Oleh: Muhammad
Natsir Bin Al-walid (Analis ICS)
Sejarah telah menuntut umat manusia untuk
menata dan memahami secara universal dalam menafsirkan ayat-ayat al-quran
sebagai petunjuk bagi umat manusia di dalam kehidupan ini dengan terbuka dan
jujur agar tidak terjadi sikap fatisme dalam melakukan transformasi islam
sebagai ajaran kebenaran yang dibawa oleh rasul sebagai manusia pilihan tuhan
di bumi ini. Di dalam firman tuhan bahwa Nabi Muhammad adalah sebagai petunjuk
bagi setiap umat manusia, yang tentunya tidak pernah mudah untuk mengklaim
manusia lain sebagai penyimpang kebenaran tuhan tampa ada landasan teoligis
yang terperinci maupun yang secara tidak terperinci.

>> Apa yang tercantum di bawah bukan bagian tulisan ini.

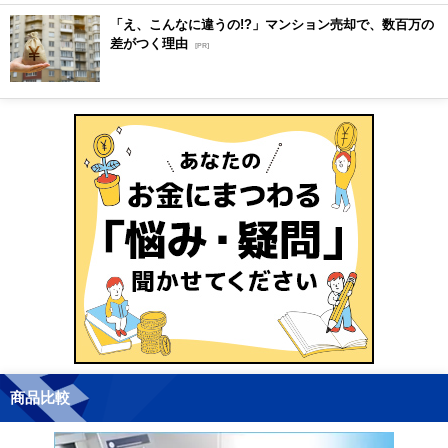
「え、こんなに違うの!?」マンション売却で、数百万の
差がつく理由
[PR]
商品比較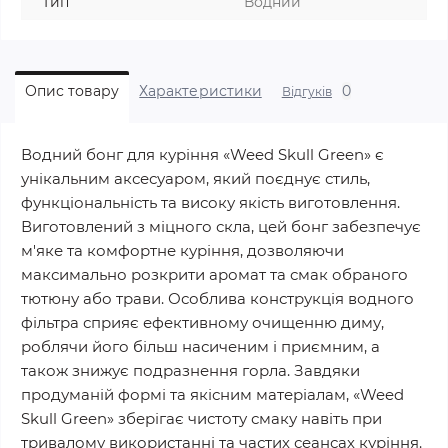
Тип
Водний
0
Опис товару
Характеристики
Відгуків
Водний бонг для куріння «Weed Skull Green» є
унікальним аксесуаром, який поєднує стиль,
функціональність та високу якість виготовлення.
Виготовлений з міцного скла, цей бонг забезпечує
м'яке та комфортне куріння, дозволяючи
максимально розкрити аромат та смак обраного
тютюну або трави. Особлива конструкція водного
фільтра сприяє ефективному очищенню диму,
роблячи його більш насиченим і приємним, а
також знижує подразнення горла. Завдяки
продуманій формі та якісним матеріалам, «Weed
Skull Green» зберігає чистоту смаку навіть при
тривалому використанні та частих сеансах куріння.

Menurut hemat penulis bahwa dalam melakukan
penafsiran terhadap ayat-ayat al-quran baik yang terperinci (muhkam) maupun yang tak terperinci (mutashabihat) agar tidak terjadi sikap
pengklaiman (fanatisme) terhadap
kebenaran yang di miliki oleh kelompok ormas islam lain maka di perlukan
sebagai berikut:
1.
Menafsirkan
ayat-ayat al-quran dengan cara terbuka dan jujur bersama kelompok ormas islam
lain.
2.
Melakukan dialok terbuka bersama ormas islam
lain dari hasil penafsiran (ijtihad)
tersebut.
3.
Melakukan
kerja sama dalam transformasi hasil dari ijtihat tersebut agar tidak terjadi
karancau dalam menyampaikan.
Apapun bentuk perbedaan dalam memahami islam yang di bawa oleh nabi
Muhammad maka tidak perlu untuk membesar besarkan semasih itu bukan pada
wilaaha pokok, misalnya antara perbedaan syiah, dengan suni mengutip penyataan,
Cendikiawan Muslim, Azyumardi Azra, beliau memandang bahwa problem Syiah di
Indonesia tidak perlu di besar-besarkan.
Menurut penulis
membesarkan masalah perbedaan yang bukan masalah mendasar dalam islam maka akan
menimbulkan permusuhan dan kericuhan di dalam umat islam itu sendiri.
Misalnya
pendapatnya ulama kontemporer tentang masalah kesabaran dalam mengahadapi
perbedaan Abul A'la Al-Maududi, Abul Hasan An-Nadawi dan Sayyid Qutub, telah
berijtihad dalam kebaikan, mengajak kepada kebaikan, bersabar dalam menghadapi
kesulitan, karena memperjuangkan kebaikan tersebut. Wallahu a’lam.